Operationally, scoring can be manual in early pilots, partially automated where logs can verify objective evidence fields, or more highly automated for evidence-completeness checks and repeat-run stability tests. Low scores correspond to the lower end of the anchor scale: missing evidence, failed pillar intent, or non-reconstructable runs. A basic score corresponds to the middle anchor, where evidence is present but partial and may be tolerable only in lower-risk settings. Strong scoring corresponds to the upper end of the scale, especially 5, where the evidence pack supports reconstruction, review, and justified use for the stated task. RAIDT therefore uses scoring to show how well governance has been operationalised, not to certify factual correctness or legal compliance. The practical consequence is that low scores trigger concrete governance improvements, while strong scores indicate that the run is evidentially ready for scrutiny.
Practical example
In a cybersecurity workflow, a GenAI tool may draft an incident-triage summary. A low score means the organisation cannot show the prompt version, system configuration, checks performed, or whether repeat runs under fixed settings produce stable outputs. The summary may still sound competent, but Dependability and Auditability remain weak because the run cannot be scrutinised properly.

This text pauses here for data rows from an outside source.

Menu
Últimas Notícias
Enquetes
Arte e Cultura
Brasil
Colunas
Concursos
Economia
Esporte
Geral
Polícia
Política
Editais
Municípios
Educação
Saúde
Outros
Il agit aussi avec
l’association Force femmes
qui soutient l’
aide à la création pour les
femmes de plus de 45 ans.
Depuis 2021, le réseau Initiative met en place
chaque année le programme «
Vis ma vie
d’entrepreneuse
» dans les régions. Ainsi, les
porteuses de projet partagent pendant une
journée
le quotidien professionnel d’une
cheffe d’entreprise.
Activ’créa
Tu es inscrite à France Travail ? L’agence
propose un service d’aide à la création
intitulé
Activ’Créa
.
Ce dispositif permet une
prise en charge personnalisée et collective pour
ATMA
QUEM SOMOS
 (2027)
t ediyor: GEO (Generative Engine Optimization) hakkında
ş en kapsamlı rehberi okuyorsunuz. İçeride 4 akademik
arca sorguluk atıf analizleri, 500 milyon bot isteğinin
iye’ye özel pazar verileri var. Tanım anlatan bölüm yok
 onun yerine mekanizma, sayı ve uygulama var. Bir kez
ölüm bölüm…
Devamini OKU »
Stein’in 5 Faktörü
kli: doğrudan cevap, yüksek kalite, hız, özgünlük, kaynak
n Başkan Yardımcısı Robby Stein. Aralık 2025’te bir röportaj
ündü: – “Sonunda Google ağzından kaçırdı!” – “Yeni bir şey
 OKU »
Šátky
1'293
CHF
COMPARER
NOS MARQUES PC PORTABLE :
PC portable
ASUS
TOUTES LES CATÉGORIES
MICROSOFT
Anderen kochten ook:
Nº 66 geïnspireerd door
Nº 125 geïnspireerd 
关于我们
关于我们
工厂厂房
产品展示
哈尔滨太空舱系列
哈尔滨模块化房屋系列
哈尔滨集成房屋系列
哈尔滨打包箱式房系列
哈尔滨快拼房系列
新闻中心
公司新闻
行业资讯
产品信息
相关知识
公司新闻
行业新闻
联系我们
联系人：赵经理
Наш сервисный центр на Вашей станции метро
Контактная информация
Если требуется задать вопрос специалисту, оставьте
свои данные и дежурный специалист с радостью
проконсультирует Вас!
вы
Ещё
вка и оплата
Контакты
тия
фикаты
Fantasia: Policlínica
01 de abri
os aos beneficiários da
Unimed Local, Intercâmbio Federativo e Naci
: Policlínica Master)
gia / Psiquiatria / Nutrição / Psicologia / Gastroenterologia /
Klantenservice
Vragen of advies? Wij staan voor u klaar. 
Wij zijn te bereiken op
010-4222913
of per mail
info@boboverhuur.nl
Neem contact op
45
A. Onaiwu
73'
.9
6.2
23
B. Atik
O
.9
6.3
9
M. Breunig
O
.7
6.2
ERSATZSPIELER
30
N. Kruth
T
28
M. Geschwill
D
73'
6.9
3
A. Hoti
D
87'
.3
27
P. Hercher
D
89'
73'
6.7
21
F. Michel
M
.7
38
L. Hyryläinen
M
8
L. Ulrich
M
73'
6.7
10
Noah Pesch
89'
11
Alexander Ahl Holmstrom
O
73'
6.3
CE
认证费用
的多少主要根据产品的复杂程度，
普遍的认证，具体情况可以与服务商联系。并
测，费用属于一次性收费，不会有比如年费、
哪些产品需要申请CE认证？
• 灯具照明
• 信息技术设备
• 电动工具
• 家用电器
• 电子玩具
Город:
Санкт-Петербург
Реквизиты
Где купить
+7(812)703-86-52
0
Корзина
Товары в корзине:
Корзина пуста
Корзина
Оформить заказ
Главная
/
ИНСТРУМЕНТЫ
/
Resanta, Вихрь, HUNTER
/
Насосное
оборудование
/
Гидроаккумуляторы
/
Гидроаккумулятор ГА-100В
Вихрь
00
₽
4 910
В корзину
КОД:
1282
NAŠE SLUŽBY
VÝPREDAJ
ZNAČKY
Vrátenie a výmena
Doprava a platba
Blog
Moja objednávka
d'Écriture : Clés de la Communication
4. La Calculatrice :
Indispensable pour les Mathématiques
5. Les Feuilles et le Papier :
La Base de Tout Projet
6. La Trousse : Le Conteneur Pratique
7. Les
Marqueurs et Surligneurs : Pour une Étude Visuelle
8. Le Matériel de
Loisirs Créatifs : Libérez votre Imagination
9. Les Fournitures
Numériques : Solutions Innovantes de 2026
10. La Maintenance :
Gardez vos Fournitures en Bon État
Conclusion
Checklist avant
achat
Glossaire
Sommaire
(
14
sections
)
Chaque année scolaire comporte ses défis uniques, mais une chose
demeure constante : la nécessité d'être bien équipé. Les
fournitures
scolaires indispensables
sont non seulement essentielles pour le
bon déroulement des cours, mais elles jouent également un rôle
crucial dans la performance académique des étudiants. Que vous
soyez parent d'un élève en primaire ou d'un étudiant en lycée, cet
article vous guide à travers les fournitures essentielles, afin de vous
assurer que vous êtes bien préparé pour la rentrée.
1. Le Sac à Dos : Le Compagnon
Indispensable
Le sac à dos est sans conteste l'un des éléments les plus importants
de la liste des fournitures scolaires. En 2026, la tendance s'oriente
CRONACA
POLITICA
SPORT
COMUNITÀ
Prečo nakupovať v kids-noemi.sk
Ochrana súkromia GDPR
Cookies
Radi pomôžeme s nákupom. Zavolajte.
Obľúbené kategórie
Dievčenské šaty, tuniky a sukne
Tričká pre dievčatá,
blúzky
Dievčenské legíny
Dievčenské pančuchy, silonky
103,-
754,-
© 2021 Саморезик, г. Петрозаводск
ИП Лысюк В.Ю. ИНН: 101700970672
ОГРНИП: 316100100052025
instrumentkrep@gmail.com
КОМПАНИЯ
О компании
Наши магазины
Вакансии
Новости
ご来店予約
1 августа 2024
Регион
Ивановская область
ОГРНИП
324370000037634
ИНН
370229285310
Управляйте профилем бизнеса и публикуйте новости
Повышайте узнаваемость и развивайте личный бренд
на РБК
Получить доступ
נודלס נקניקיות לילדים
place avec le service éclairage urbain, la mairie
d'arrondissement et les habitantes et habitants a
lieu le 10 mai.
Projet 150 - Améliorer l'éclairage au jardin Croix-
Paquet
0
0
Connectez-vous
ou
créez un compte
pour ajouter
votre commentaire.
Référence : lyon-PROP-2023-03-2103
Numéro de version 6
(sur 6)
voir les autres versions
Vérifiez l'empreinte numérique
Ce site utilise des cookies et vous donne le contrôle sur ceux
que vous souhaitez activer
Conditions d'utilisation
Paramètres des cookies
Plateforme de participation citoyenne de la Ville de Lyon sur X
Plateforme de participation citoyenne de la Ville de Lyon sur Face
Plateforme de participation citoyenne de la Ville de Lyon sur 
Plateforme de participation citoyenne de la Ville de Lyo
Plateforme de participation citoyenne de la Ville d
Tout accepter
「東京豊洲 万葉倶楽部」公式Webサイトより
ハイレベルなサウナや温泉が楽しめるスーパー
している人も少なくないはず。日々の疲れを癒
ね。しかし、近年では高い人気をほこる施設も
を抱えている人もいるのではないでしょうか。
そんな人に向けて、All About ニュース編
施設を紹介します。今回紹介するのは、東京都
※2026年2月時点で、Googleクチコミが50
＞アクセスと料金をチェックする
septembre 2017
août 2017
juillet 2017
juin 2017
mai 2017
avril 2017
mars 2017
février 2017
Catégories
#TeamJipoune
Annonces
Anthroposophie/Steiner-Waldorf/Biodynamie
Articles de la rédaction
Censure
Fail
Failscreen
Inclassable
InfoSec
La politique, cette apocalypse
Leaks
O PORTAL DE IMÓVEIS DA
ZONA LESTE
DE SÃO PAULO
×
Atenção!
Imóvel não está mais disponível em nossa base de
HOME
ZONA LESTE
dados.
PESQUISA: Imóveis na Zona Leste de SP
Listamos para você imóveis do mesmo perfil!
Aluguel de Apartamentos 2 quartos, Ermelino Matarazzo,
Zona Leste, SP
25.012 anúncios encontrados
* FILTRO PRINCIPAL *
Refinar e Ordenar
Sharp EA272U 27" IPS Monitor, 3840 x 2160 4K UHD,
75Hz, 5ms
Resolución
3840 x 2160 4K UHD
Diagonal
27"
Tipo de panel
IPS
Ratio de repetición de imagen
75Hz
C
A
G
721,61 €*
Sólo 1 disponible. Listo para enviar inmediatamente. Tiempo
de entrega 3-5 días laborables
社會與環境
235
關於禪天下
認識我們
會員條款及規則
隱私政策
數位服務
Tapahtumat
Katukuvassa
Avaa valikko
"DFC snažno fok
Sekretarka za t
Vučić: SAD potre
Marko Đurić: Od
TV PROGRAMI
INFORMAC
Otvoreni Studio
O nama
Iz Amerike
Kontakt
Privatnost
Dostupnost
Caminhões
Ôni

A basic score means the team has captured some of that evidence, perhaps the prompt and output plus a reviewer note, but stability testing or provenance remains incomplete. A strong score requires more: logged identifiers, output integrity records, documented checks, and evidence that repeat-run behaviour is sufficiently stable for the workflow. The resulting score profile then tells the organisation whether the tool is governable enough for operational use or whether escalation is needed.